Could you transcribe each record below exactly as written, setting the pictures aside?

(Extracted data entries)
··········

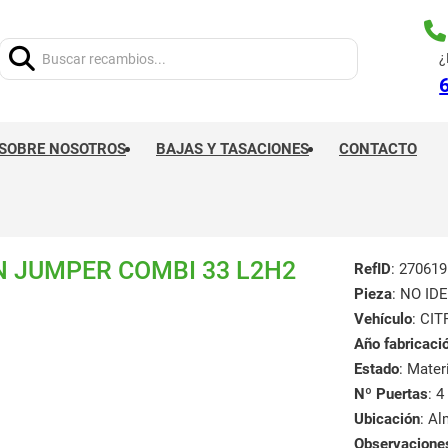
Buscar:
¿
SOBRE NOSOTROS
BAJAS Y TASACIONES
CONTACTO
N JUMPER COMBI 33 L2H2
RefID
: 270619
Pieza
: NO ID
Vehículo
: CI
Año fabricaci
Estado
: Mate
Nº Puertas
: 4
Ubicación
: A
Observacione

··········

Written solution:
Buscar:
¿
SOBRE NOSOTROS
BAJAS Y TASACIONES
CONTACTO
N JUMPER COMBI 33 L2H2
RefID
: 270619
Pieza
: NO ID
Vehículo
: CI
Año fabricaci
Estado
: Mate
Nº Puertas
: 4
Ubicación
: A
Observacione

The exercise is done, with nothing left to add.